#### INFORMATION SUPPLIED:

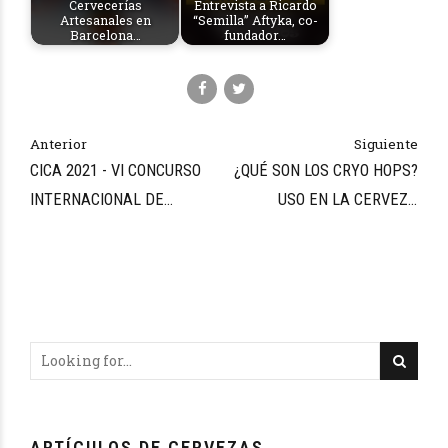
Cervecerías
Entrevista a Ricardo
Artesanales en
“Semilla” Aftyka, co-
Barcelona…
fundador…
Anterior
Siguiente
CICA 2021 - VI CONCURSO
¿QUÉ SON LOS CRYO HOPS?
INTERNACIONAL DE
USO EN LA CERVEZA
CERVEZAS ARTESANAS
ARTESANAL
ARTÍCULOS DE CERVEZAS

#### PROBLEM STATEMENT:
Give the data again word for word, without pictures.

#### ANSWER BOX:
Cervecerías
Entrevista a Ricardo
Artesanales en
“Semilla” Aftyka, co-
Barcelona…
fundador…
Anterior
Siguiente
CICA 2021 - VI CONCURSO
¿QUÉ SON LOS CRYO HOPS?
INTERNACIONAL DE
USO EN LA CERVEZA
CERVEZAS ARTESANAS
ARTESANAL
ARTÍCULOS DE CERVEZAS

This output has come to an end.